O sistema político brasileiro funciona bem?

SIM

Correlação espúria

FABIANO SANTOS

OS ESTATÍSTICOS utilizam uma ótima expressão para caracterizar um equívoco muito freqüente entre analistas que interpretam como relações de causalidade meras associações temporais entre dois fenômenos: correlação espúria.
Trata-se de lição básica em cursos de metodologia -o fato de dois fenômenos ocorrerem ao mesmo tempo não permite a inferência de que um seja causado pelo outro ou seja a causa dele. Pois bem, o atual debate em torno da reforma política é marcado por uma imensa correlação espúria.
O fato de termos vivido crises políticas oriundas da descoberta de práticas ilícitas de membros do governo, no passado e no presente, comportamento também observado no Legislativo, tem levado à conclusão de que há uma relação de causalidade entre o sistema político em seu atual formato e a proliferação da corrupção.
Por conseguinte, bastaria alterar as regras, em particular as que regem a competição eleitoral para a Câmara dos Deputados, e o sistema passaria a produzir representantes éticos e de alto padrão moral. A fragilidade do argumento é gritante.
O problema da corrupção e a proliferação de escândalos é fenômeno comum a todos os sistemas políticos nos quais os seguintes ingredientes se encontram associados: capitalismo, setor público ativo na economia, democracia com sufrágio universal, além de partidos em busca de financiamento para campanha. Ou seja, a corrupção é um problema em todos os lugares em que capitalismo convive com democracia, independentemente do sistema político adotado. Os países que conseguiram diminuir as taxas de corrupção foram aqueles que aperfeiçoaram as instituições de controle, como ouvidoria, Ministério Público e Tribunais de Contas. Não creio que estejamos indo mal nesse aspecto.
O mérito das principais propostas de reforma política atualmente em voga pode ser avaliado, todavia, quanto a sua capacidade de qualificar o sistema político brasileiro com relação a outros quesitos.

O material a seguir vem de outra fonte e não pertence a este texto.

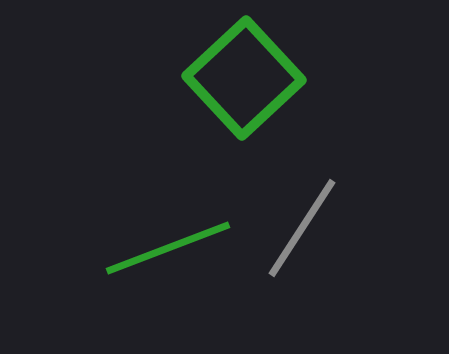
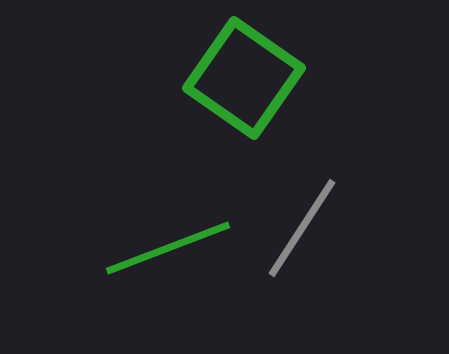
green square: rotated 12 degrees counterclockwise
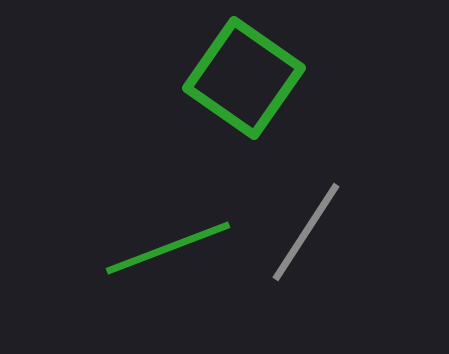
gray line: moved 4 px right, 4 px down
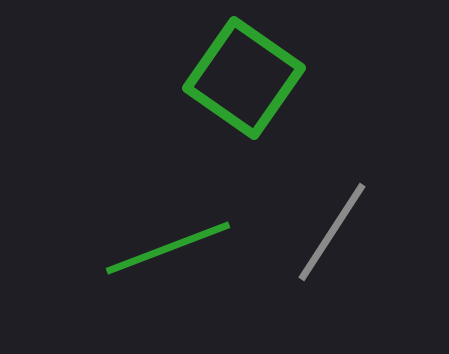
gray line: moved 26 px right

Por exemplo, a estabilidade do quadro partidário. Tome, nesse sentido, a proposta de implantação do voto distrital (sic)-misto, o modelo alemão. Não vale a pena discutir, neste pequeno espaço, as enormes dificuldades advindas da tentativa de adotar tal sistema no Brasil. Talvez venha mais ao ponto lembrar que alguns países adotaram o famoso modelo na esperança de conferir mais estabilidade e consistência, "accountability" ou o que seja ao sistema de partidos, e longe estiveram de alcançar os objetivos colimados.
Basta lembrar os casos da Venezuela, Bolívia, México e Itália, países que adotaram o distrital (sic)-misto e enfrentam quadros partidários fragmentados, pulverizados e polarizados, para constatar que a mercadoria vendida não foi entregue. Se a linha da correlação espúria é livre, arrisco a argumentar, contra o sistema, que o modelo alemão não funciona em países de língua latina.
O sistema brasileiro funciona bem, obrigado. Temos um sistema partidário estabilizado, com taxas de volatilidade cadentes, girando em torno de quatro a cinco partidos em equilíbrio de condições, e que expressa a pluralidade social radicada na sociedade. Temos uma disputa presidencial mais estabilizada ainda, baseada em torno de dois blocos, um de centro-esquerda e outro de centro-direita, que se revezam e continuarão a se revezar no poder, caso os arroubos lacerdistas dêem lugar ao bom senso e à disputa em torno de uma agenda para o país.
Mudanças são bem-vindas, desde que preservando o caráter radicalmente democrático de nossa arquitetura institucional, calcadas no presidencialismo, grande símbolo da incorporação política em um país desigual, no voto proporcional, garantia dos direitos de minoria em uma sociedade complexa e plural, e na lista aberta, quem sabe flexível, espaço vital de preservação da "accountability" nas eleições para o Legislativo.


FABIANO GUILHERME MENDES DOS SANTOS, 42, doutor em ciência política, é professor titular e pesquisador da Iuperj (Instituto Universitário de Pesquisas do Rio de Janeiro). É autor, entre outras obras, de "O Poder Legislativo no Presidencialismo de Coalizão" (UFMG/Iuperj).